Extracted records Start Marker

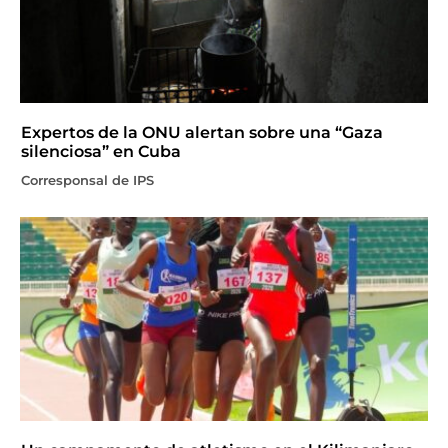
Expertos de la ONU alertan sobre una “Gaza
silenciosa” en Cuba
Corresponsal de IPS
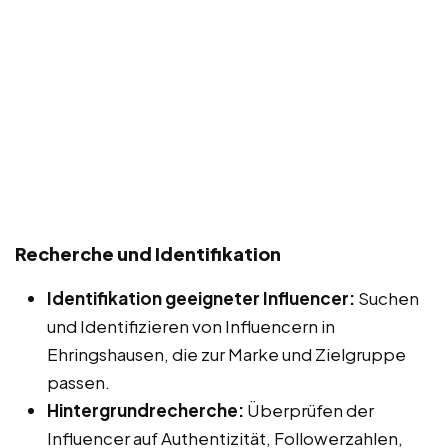
Recherche und Identifikation
Identifikation geeigneter Influencer:
Suchen
und Identifizieren von Influencern in
Ehringshausen, die zur Marke und Zielgruppe
passen.
Hintergrundrecherche:
Überprüfen der
Influencer auf Authentizität, Followerzahlen,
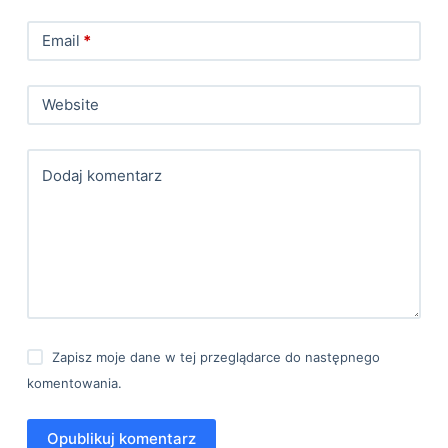
Email
*
Website
Dodaj komentarz
Zapisz moje dane w tej przeglądarce do następnego
komentowania.
Opublikuj komentarz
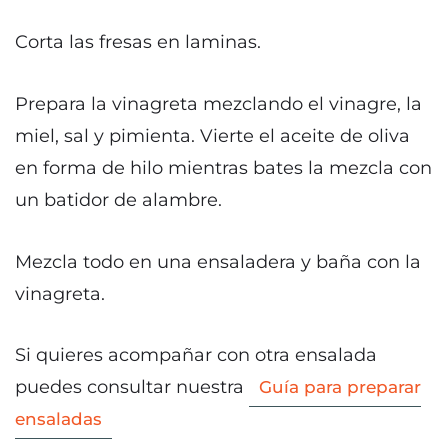
Corta las fresas en laminas.
Prepara la vinagreta mezclando el vinagre, la
miel, sal y pimienta. Vierte el aceite de oliva
en forma de hilo mientras bates la mezcla con
un batidor de alambre.
Mezcla todo en una ensaladera y baña con la
vinagreta.
Si quieres acompañar con otra ensalada
puedes consultar nuestra
Guía para preparar
ensaladas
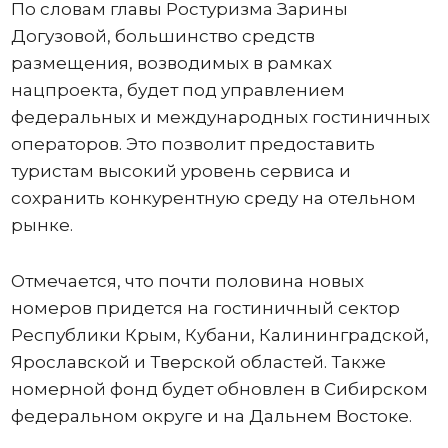
По словам главы Ростуризма Зарины
Догузовой, большинство средств
размещения, возводимых в рамках
нацпроекта, будет под управлением
федеральных и международных гостиничных
операторов. Это позволит предоставить
туристам высокий уровень сервиса и
сохранить конкурентную среду на отельном
рынке.
Отмечается, что почти половина новых
номеров придется на гостиничный сектор
Республики Крым, Кубани, Калининградской,
Ярославской и Тверской областей. Также
номерной фонд будет обновлен в Сибирском
федеральном округе и на Дальнем Востоке.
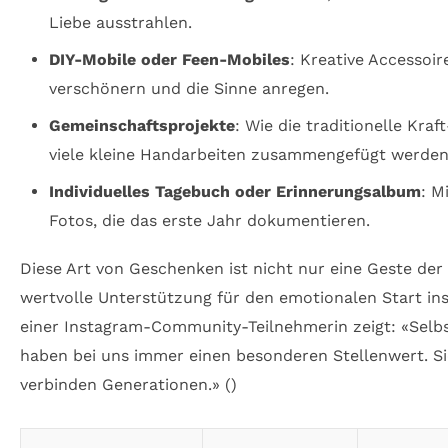
Liebe ausstrahlen.
DIY-Mobile oder Feen-Mobiles
: Kreative Accessoi
verschönern und die Sinne anregen.
Gemeinschaftsprojekte
: Wie die traditionelle Kraf
viele kleine Handarbeiten zusammengefügt werden
Individuelles Tagebuch oder Erinnerungsalbum
: M
Fotos, die das erste Jahr dokumentieren.
Diese Art von Geschenken ist nicht nur eine Geste der
wertvolle Unterstützung für den emotionalen Start ins
einer Instagram-Community-Teilnehmerin zeigt: «Sel
haben bei uns immer einen besonderen Stellenwert. S
verbinden Generationen.» (
)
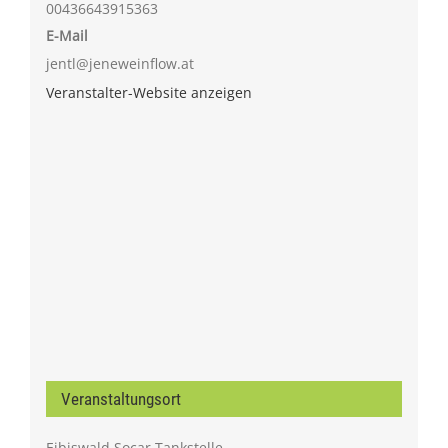
00436643915363
E-Mail
jentl@jeneweinflow.at
Veranstalter-Website anzeigen
Veranstaltungsort
Eibiswald Socar Tankstelle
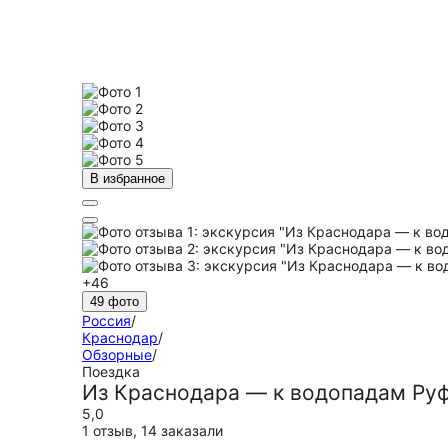
В избранное
+46
49 фото
Россия
/
Краснодар
/
Обзорные
/
Поездка
Из Краснодара — к водопадам Руф
5,0
1 отзыв
,
14 заказали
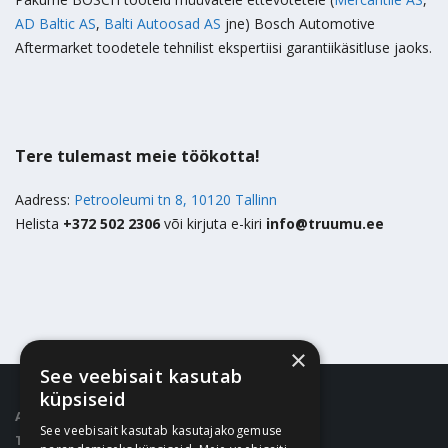
AD Baltic AS
,
Balti Autoosad AS
jne) Bosch Automotive
Aftermarket toodetele tehnilist ekspertiisi garantiikäsitluse jaoks.
Tere tulemast meie töökotta!
Aadress:
Petrooleumi tn 8, 10120 Tallinn
Helista
+372 502 2306
või kirjuta e-kiri
info@truumu.ee
×
See veebisait kasutab
küpsiseid
Aadress:
Petrooleumi tn 8, 10120 Tallinn
See veebisait kasutab kasutajakogemuse
Telefon:
+372 502 2306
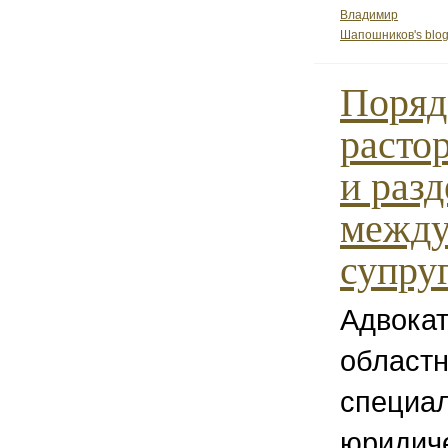
Владимир
Шапошников's blo
Поряд
расто
и раз
межд
супру
Адвокат
област
специа
юридич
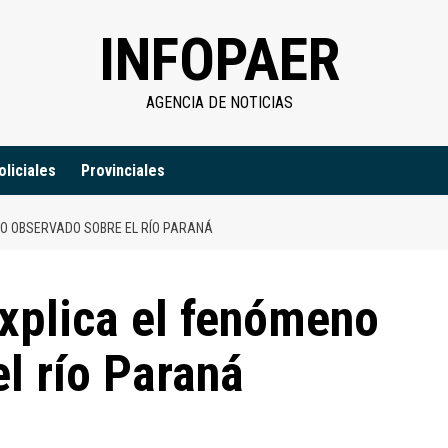
INFOPAER
AGENCIA DE NOTICIAS
oliciales
Provinciales
O OBSERVADO SOBRE EL RÍO PARANÁ
xplica el fenómeno
l río Paraná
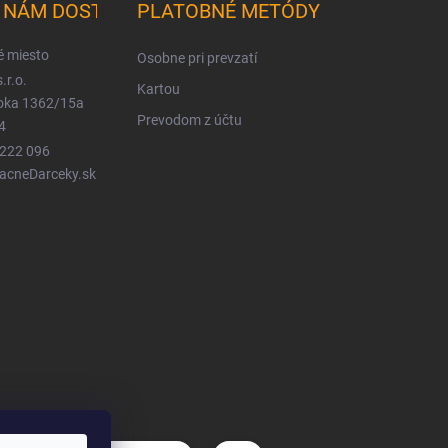
K NÁM DOSTANETE
PLATOBNÉ METÓDY
é miesto
Osobne pri prevzatí
.r.o.
Kartou
ioka 1362/15a
Prevodom z účtu
4
 222 096
LacneDarceky.sk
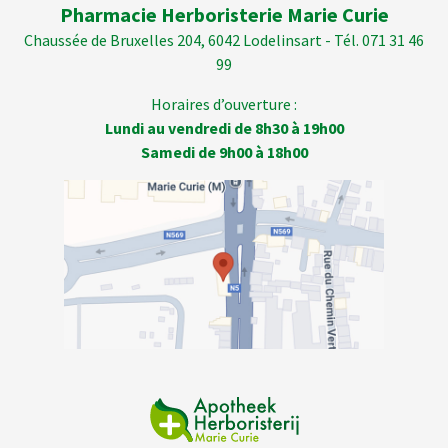
Pharmacie Herboristerie Marie Curie
Chaussée de Bruxelles 204, 6042 Lodelinsart - Tél. 071 31 46
99
Horaires d’ouverture :
Lundi au vendredi de 8h30 à 19h00
Samedi de 9h00 à 18h00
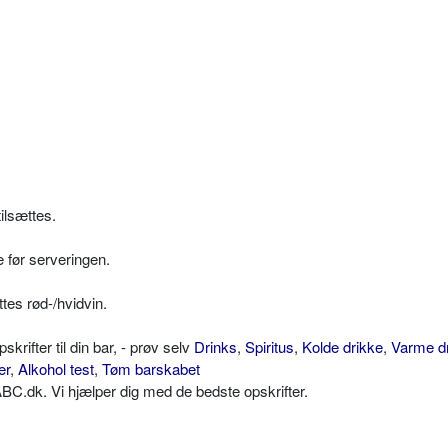
ilsættes.
 før serveringen.
ttes rød-/hvidvin.
ifter til din bar, - prøv selv
Drinks
,
Spiritus
,
Kolde drikke
,
Varme d
er
,
Alkohol test
,
Tøm barskabet
C.dk. Vi hjælper dig med de bedste opskrifter.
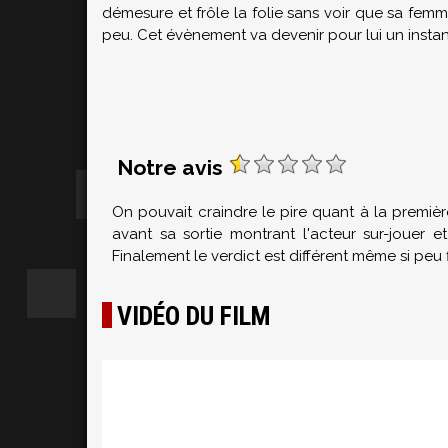
démesure et frôle la folie sans voir que sa femm
peu. Cet évènement va devenir pour lui un instant
Notre avis
On pouvait craindre le pire quant à la premiè
avant sa sortie montrant l'acteur sur-jouer
Finalement le verdict est différent même si peu 
VIDÉO DU FILM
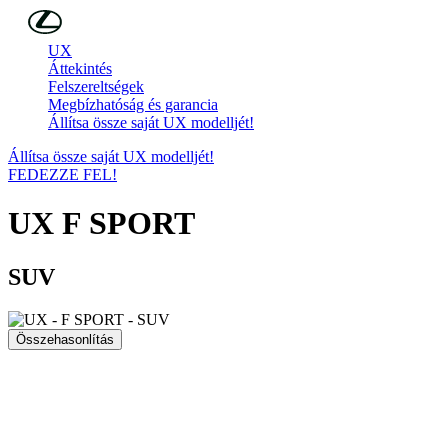
Skip to Main Content
(Press Enter)
UX
Áttekintés
Felszereltségek
Megbízhatóság és garancia
Állítsa össze saját UX modelljét!
Állítsa össze saját UX modelljét!
FEDEZZE FEL!
UX
F SPORT
SUV
Összehasonlítás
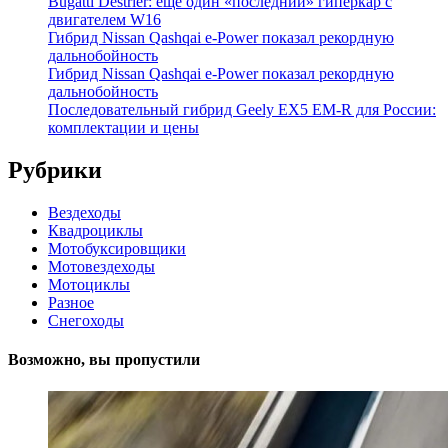
Bugatti Destrier: еще один «последний» гиперкар с
двигателем W16
Гибрид Nissan Qashqai e-Power показал рекордную
дальнобойность
Гибрид Nissan Qashqai e-Power показал рекордную
дальнобойность
Последовательный гибрид Geely EX5 EM-R для России:
комплектации и цены
Рубрики
Вездеходы
Квадроциклы
Мотобуксировщики
Мотовездеходы
Мотоциклы
Разное
Снегоходы
Возможно, вы пропустили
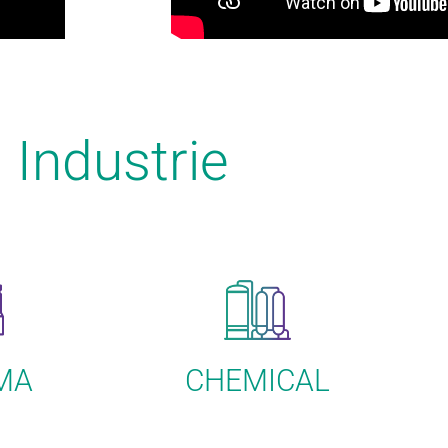
Industrie
MA
CHEMICAL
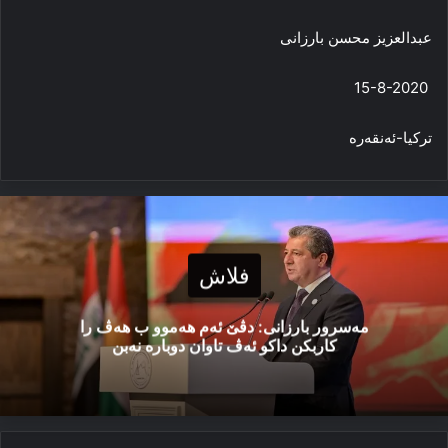
عبدالعزیز محسن بارزانی
15-8-2020
ترکیا-ئەنقەرە
فلاش
مەسرور بارزانی: دڤێ ئەم هەموو ب هەڤ را
کاربکن داکو ئەڤ تاوان دوبارە نەبن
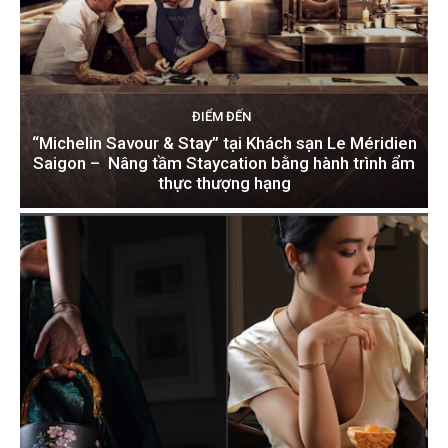
ĐIỂM ĐẾN
“Michelin Savour & Stay” tại Khách sạn Le Méridien
Saigon – Nâng tầm Staycation bằng hành trình ẩm
thực thượng hạng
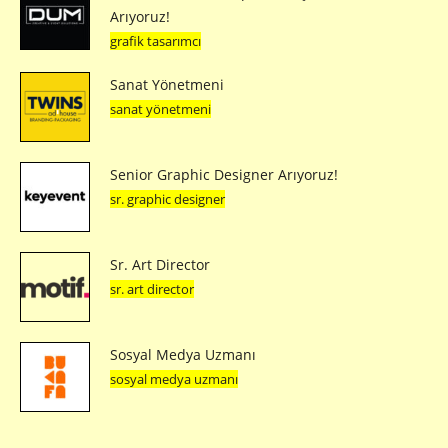
Arıyoruz!
grafik tasarımcı
Sanat Yönetmeni
sanat yönetmeni
Senior Graphic Designer Arıyoruz!
sr. graphic designer
Sr. Art Director
sr. art director
Sosyal Medya Uzmanı
sosyal medya uzmanı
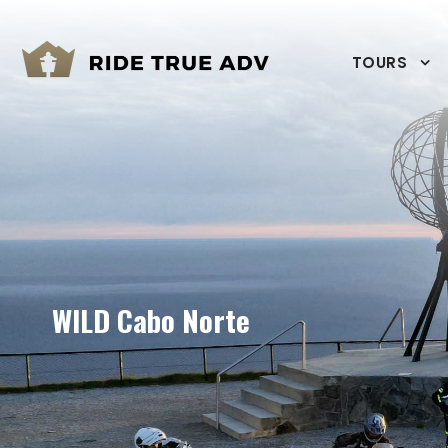
TOURS
WILD Cabo Norte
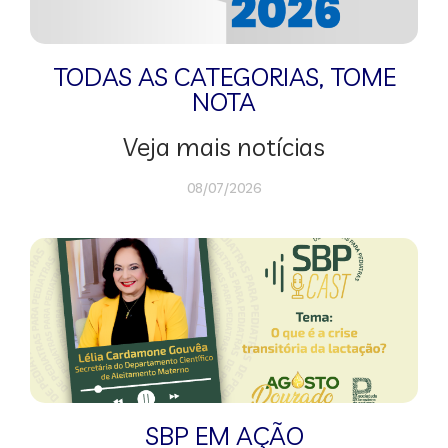
TODAS AS CATEGORIAS
,
TOME
NOTA
Veja mais notícias
08/07/2026
SBP EM AÇÃO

Extracted records End Marker

Required action:
What is needed is an exact copy of all the records, minus any pictures.

Response below:
Expertos de la ONU alertan sobre una “Gaza
silenciosa” en Cuba
Corresponsal de IPS
Recherche und Identifikation
Identifikation geeigneter Influencer:
Suchen
und Identifizieren von Influencern in
Ehringshausen, die zur Marke und Zielgruppe
passen.
Hintergrundrecherche:
Überprüfen der
Influencer auf Authentizität, Followerzahlen,
Email
*
Website
Dodaj komentarz
Zapisz moje dane w tej przeglądarce do następnego
komentowania.
Opublikuj komentarz
Corta las fresas en laminas.
Prepara la vinagreta mezclando el vinagre, la
miel, sal y pimienta. Vierte el aceite de oliva
en forma de hilo mientras bates la mezcla con
un batidor de alambre.
Mezcla todo en una ensaladera y baña con la
vinagreta.
Si quieres acompañar con otra ensalada
puedes consultar nuestra
Guía para preparar
ensaladas
По словам главы Ростуризма Зарины
Догузовой, большинство средств
размещения, возводимых в рамках
нацпроекта, будет под управлением
федеральных и международных гостиничных
операторов. Это позволит предоставить
туристам высокий уровень сервиса и
сохранить конкурентную среду на отельном
рынке.
Отмечается, что почти половина новых
номеров придется на гостиничный сектор
Республики Крым, Кубани, Калининградской,
Ярославской и Тверской областей. Также
номерной фонд будет обновлен в Сибирском
федеральном округе и на Дальнем Востоке.
Liebe ausstrahlen.
DIY-Mobile oder Feen-Mobiles
: Kreative Accessoi
verschönern und die Sinne anregen.
Gemeinschaftsprojekte
: Wie die traditionelle Kraf
viele kleine Handarbeiten zusammengefügt werden
Individuelles Tagebuch oder Erinnerungsalbum
: M
Fotos, die das erste Jahr dokumentieren.
Diese Art von Geschenken ist nicht nur eine Geste der
wertvolle Unterstützung für den emotionalen Start ins
einer Instagram-Community-Teilnehmerin zeigt: «Sel
haben bei uns immer einen besonderen Stellenwert. S
verbinden Generationen.» (
)
00436643915363
E-Mail
jentl@jeneweinflow.at
Veranstalter-Website anzeigen
Veranstaltungsort
Eibiswald Socar Tankstelle
В избранное
+46
49 фото
Россия
/
Краснодар
/
Обзорные
/
Поездка
Из Краснодара — к водопадам Руф
5,0
1 отзыв
,
14 заказали
AD Baltic AS
,
Balti Autoosad AS
jne) Bosch Automotive
Aftermarket toodetele tehnilist ekspertiisi garantiikäsitluse jaoks.
Tere tulemast meie töökotta!
Aadress:
Petrooleumi tn 8, 10120 Tallinn
Helista
+372 502 2306
või kirjuta e-kiri
info@truumu.ee
×
See veebisait kasutab
küpsiseid
Aadress:
Petrooleumi tn 8, 10120 Tallinn
See veebisait kasutab kasutajakogemuse
Telefon:
+372 502 2306
Владимир
Шапошников's blo
Поряд
расто
и раз
межд
супру
Адвокат
област
специа
юридич
INFOPAER
AGENCIA DE NOTICIAS
oliciales
Provinciales
O OBSERVADO SOBRE EL RÍO PARANÁ
xplica el fenómeno
l río Paraná
K NÁM DOSTANETE
PLATOBNÉ METÓDY
é miesto
Osobne pri prevzatí
.r.o.
Kartou
ioka 1362/15a
Prevodom z účtu
4
 222 096
LacneDarceky.sk
Pharmacie Herboristerie Marie Curie
Chaussée de Bruxelles 204, 6042 Lodelinsart - Tél. 071 31 46
99
Horaires d’ouverture :
Lundi au vendredi de 8h30 à 19h00
Samedi de 9h00 à 18h00
ilsættes.
 før serveringen.
ttes rød-/hvidvin.
ifter til din bar, - prøv selv
Drinks
,
Spiritus
,
Kolde drikke
,
Varme d
er
,
Alkohol test
,
Tøm barskabet
C.dk. Vi hjælper dig med de bedste opskrifter.
démesure et frôle la folie sans voir que sa femm
peu. Cet évènement va devenir pour lui un instant
Notre avis
On pouvait craindre le pire quant à la premiè
avant sa sortie montrant l'acteur sur-jouer
Finalement le verdict est différent même si peu 
VIDÉO DU FILM
Skip to Main Content
(Press Enter)
UX
Áttekintés
Felszereltségek
Megbízhatóság és garancia
Állítsa össze saját UX modelljét!
Állítsa össze saját UX modelljét!
FEDEZZE FEL!
UX
F SPORT
SUV
Összehasonlítás
Bugatti Destrier: еще один «последний» гиперкар с
двигателем W16
Гибрид Nissan Qashqai e-Power показал рекордную
дальнобойность
Гибрид Nissan Qashqai e-Power показал рекордную
дальнобойность
Последовательный гибрид Geely EX5 EM-R для России:
комплектации и цены
Рубрики
Вездеходы
Квадроциклы
Мотобуксировщики
Мотовездеходы
Мотоциклы
Разное
Снегоходы
Возможно, вы пропустили
Industrie
MA
CHEMICAL
عبدالعزیز محسن بارزانی
15-8-2020
ترکیا-ئەنقەرە
فلاش
مەسرور بارزانی: دڤێ ئەم هەموو ب هەڤ را
کاربکن داکو ئەڤ تاوان دوبارە نەبن
ĐIỂM ĐẾN
“Michelin Savour & Stay” tại Khách sạn Le Méridien
Saigon – Nâng tầm Staycation bằng hành trình ẩm
thực thượng hạng
Arıyoruz!
grafik tasarımcı
Sanat Yönetmeni
sanat yönetmeni
Senior Graphic Designer Arıyoruz!
sr. graphic designer
Sr. Art Director
sr. art director
Sosyal Medya Uzmanı
sosyal medya uzmanı
TOURS
WILD Cabo Norte
TODAS AS CATEGORIAS
,
TOME
NOTA
Veja mais notícias
08/07/2026
SBP EM AÇÃO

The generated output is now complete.